Based on this data and the considerations above, it is possible to generate a “ranking” for smart contract security of DeFi protocols by summation of the value locked over time. The top 15 protocols by TVL at the time of writing were considered, but the methodology is readily scalable to hundreds of contracts.
Illustration 3: In the ranking of smart contract security by the methodology outlined above, Maker, Compound, and Synthetix take the top spots. The score of Maker is normalized to 100.
In this model for security, the top 5 spots are occupied by DeFi heavyweights Maker, Compound, Synthetix, Aave and Uniswap.
Shortcomings of the Model
While this model is appealing due to its simplicity of both design and security score calculation, the simplification comes with multiple tradeoffs and should hence only be viewed as a rough estimate of how trustworthy a smart contract is.

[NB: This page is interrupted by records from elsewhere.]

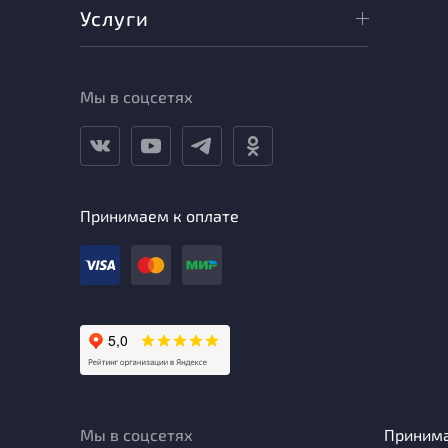
Услуги
Мы в соцсетях
Принимаем к оплате
Мы в соцсетях
Приним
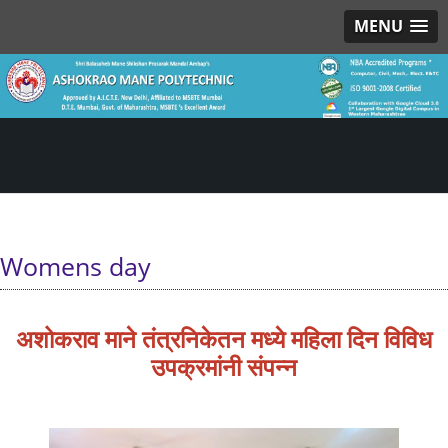
MENU
Womens day
अशोकराव माने तंत्रनिकेतन मध्ये महिला दिन विविध
उपक्रमांनी संपन्न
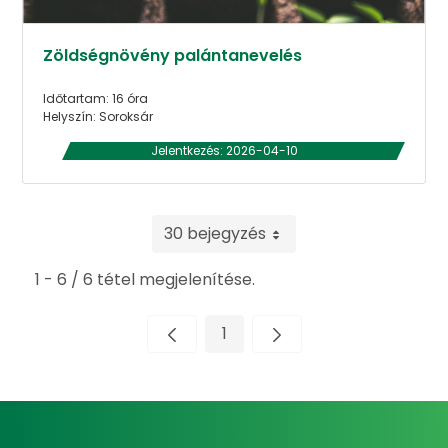
Zöldségnövény palántanevelés
Időtartam: 16 óra
Helyszín: Soroksár
Jelentkezés: 2026-04-10
30 bejegyzés
1 - 6 / 6 tétel megjelenítése.
1
Oldal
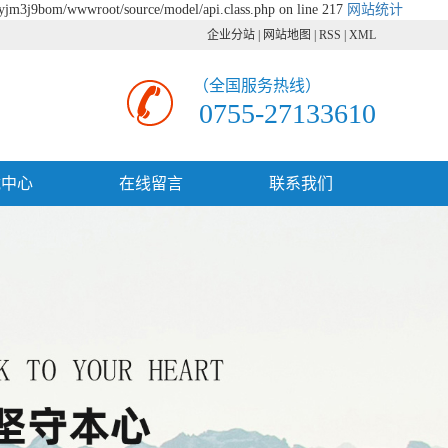
xyjm3j9bom/wwwroot/source/model/api.class.php on line 217
网站统计
企业分站
|
网站地图
|
RSS
|
XML
（全国服务热线）
0755-27133610
载中心
在线留言
联系我们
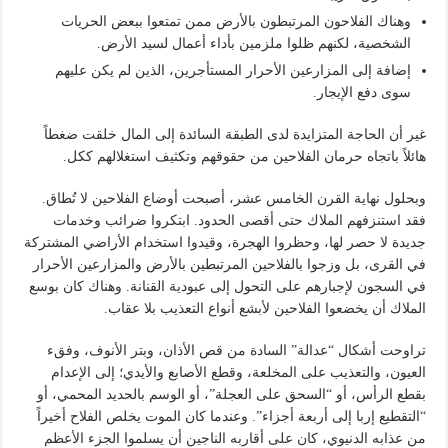
وهناك الفلاحون المرتبطون بالأرض ممن تمتعوا ببعض الحريات
الشخصية، لكنهم ظلوا ملزمين بأداء أعمال لسيد الأرض.
إضافة إلى المزارعين الأحرار المستأجرين، الذين لم يكن عليهم
سوى دفع الإيجار.
غير أن الحاجة المتزايدة لدى الطبقة السائدة إلى المال خلقت ضغطاً
هائلاً باتجاه حرمان الفلاحين من حقوقهم وتكثيف استغلالهم ككل.
وبحلول نهاية القرن الخامس عشر، أصبحت أوضاع الفلاحين لا تُطاق.
فقد استنزفهم الملاك حتى أقصى الحدود. ابتكروا ضرائب وخدمات
جديدة لا حصر لها، وحظروا الهجرة، وقيدوا استخدام الأراضي المشتركة
في القرى، بل وزجوا بالفلاحين المرتبطين بالأرض والمزارعين الأحرار
في السجون لإجبارهم على التحول إلى عبودية القنانة. وهناك كان بوسع
الملاك أن يخضعوا الفلاحين لأبشع أنواع التعذيب بلا عقاب.
تراوحت أشكال “عدالة” السادة من قص الأذان، وبتر الأنوف، وفقء
العيون، والتعذيب على المخلعة، وقطع الأصابع والأيدي؛ إلى الإعدام
بقطع الرأس، أو “السحق على العجلة”، أو الوسم بالحديد المحمي، أو
“التقطيع إربا إلى أربعة أجزاء”. وعندما كان الموت يخلص الفلاح أخيراً
من عذابه الدنيوي، كان على أقاربه الناجين أن يسلموا الجزء الأعظم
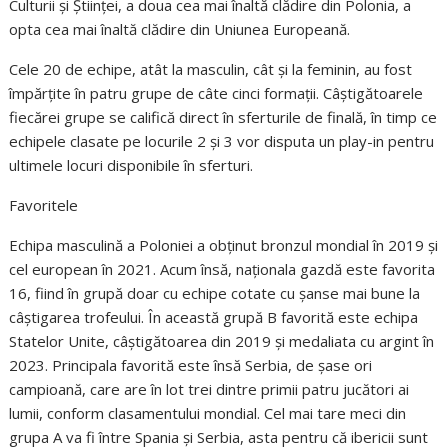
Culturii și Științei, a doua cea mai înaltă clădire din Polonia, a
opta cea mai înaltă clădire din Uniunea Europeană.
Cele 20 de echipe, atât la masculin, cât și la feminin, au fost
împărțite în patru grupe de câte cinci formații. Câștigătoarele
fiecărei grupe se califică direct în sferturile de finală, în timp ce
echipele clasate pe locurile 2 și 3 vor disputa un play-in pentru
ultimele locuri disponibile în sferturi.
Favoritele
Echipa masculină a Poloniei a obținut bronzul mondial în 2019 și
cel european în 2021. Acum însă, naționala gazdă este favorita
16, fiind în grupă doar cu echipe cotate cu șanse mai bune la
câștigarea trofeului. În această grupă B favorită este echipa
Statelor Unite, câștigătoarea din 2019 și medaliata cu argint în
2023. Principala favorită este însă Serbia, de șase ori
campioană, care are în lot trei dintre primii patru jucători ai
lumii, conform clasamentului mondial. Cel mai tare meci din
grupa A va fi între Spania și Serbia, asta pentru că ibericii sunt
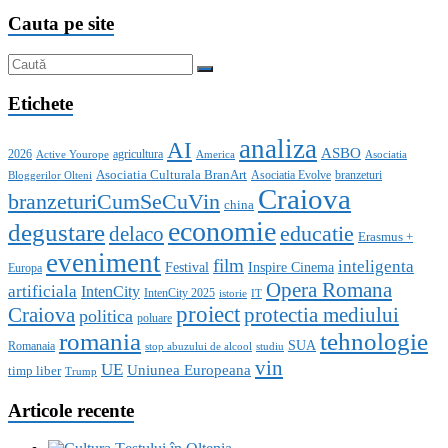
Cauta pe site
Etichete
analiza
AI
ASBO
2026
agricultura
Active Yourope
America
Asociatia
Asociatia Culturala BranArt
Asociatia Evolve
branzeturi
Bloggerilor Olteni
Craiova
branzeturiCumSeCuVin
china
economie
degustare
educatie
delaco
Erasmus +
eveniment
film
inteligenta
Festival
Inspire Cinema
Europa
Opera Romana
artificiala
IntenCity
IntenCity 2025
istorie
IT
proiect
Craiova
protectia mediului
politica
poluare
romania
tehnologie
SUA
Romanaia
stop abuzului de alcool
studiu
vin
UE
Uniunea Europeana
timp liber
Trump
Articole recente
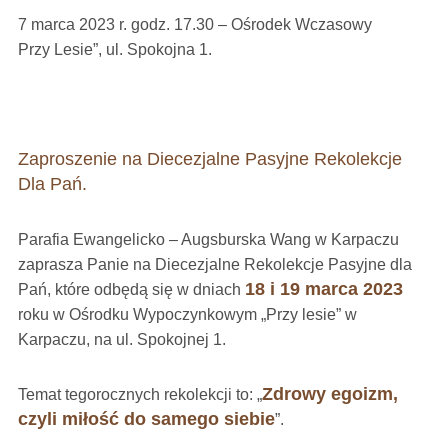
7 marca 2023 r. godz. 17.30 – Ośrodek Wczasowy
Przy Lesie”, ul. Spokojna 1.
Zaproszenie na Diecezjalne Pasyjne Rekolekcje
Dla Pań.
Parafia Ewangelicko – Augsburska Wang w Karpaczu
zaprasza Panie na Diecezjalne Rekolekcje Pasyjne dla
18 i 19 marca 2023
Pań, które odbędą się w dniach
roku w Ośrodku Wypoczynkowym „Przy lesie” w
Karpaczu, na ul. Spokojnej 1.
Zdrowy egoizm,
Temat tegorocznych rekolekcji to: „
czyli miłość do samego siebie
”.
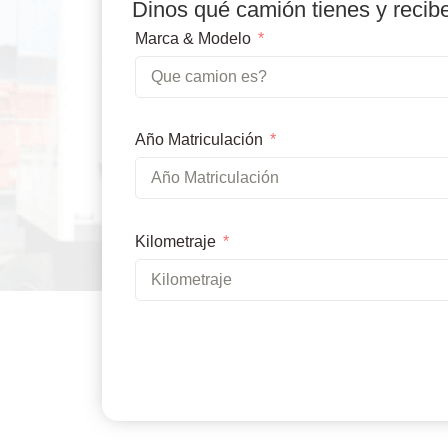
Dinos qué camión tienes y recib
Marca & Modelo
Año Matriculación
Kilometraje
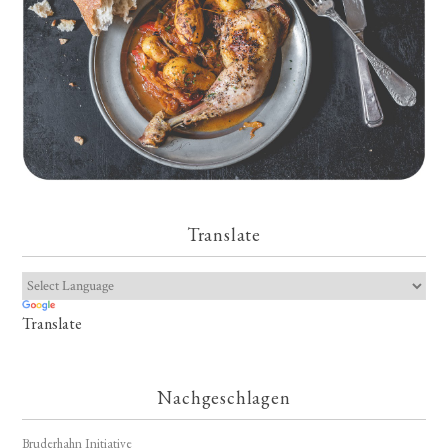
Translate
Translate
Nachgeschlagen
Bruderhahn Initiative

To list a few of the tradeoffs or approximations that the model makes:
- Smart contract upgrades and upgradeability are not considered (such as, for example, Maker’s switch to multi-collateral DAI from being solely ETH-backed)
- It does not consider past exploits and subsequent bug fixes, which should reset the score to zero
- Composability of DeFi is not considered – for example, Yearn (#7) uses a multitude of other protocols on the list in the background and should thus never score higher than any of the protocols it uses
There are other refinements that could be made, such as evaluating whether time in existence should be weighted more strongly (“Are $100M locked for 1 week as valuable for security as $10M locked for 10 weeks?”) or if there are diminishing marginal benefits to TVL once it crosses a critical threshold, arguing that a $100M “bug bounty” attracts as many capable eyes as $1B does.
Additionally, the model may also be extendable to smart contract wallets, as well as smart contracts that do not “lock” value inside directly, but handle large volumes of transfer (such as relayer contracts).
The model of evaluating smart contract security from a game-theoretical perspective and attempting to gauge it through a combination of time in existence plus value locked is simple in its design and highly scalable, since all necessary data is readily available on the blockchain. Thus, it may serve as a quick, first estimate of a smart contract’s security. However, a thorough assessment of smart contract risk remains a complex problem, and a more fundamental analysis of the risk should always complement the model.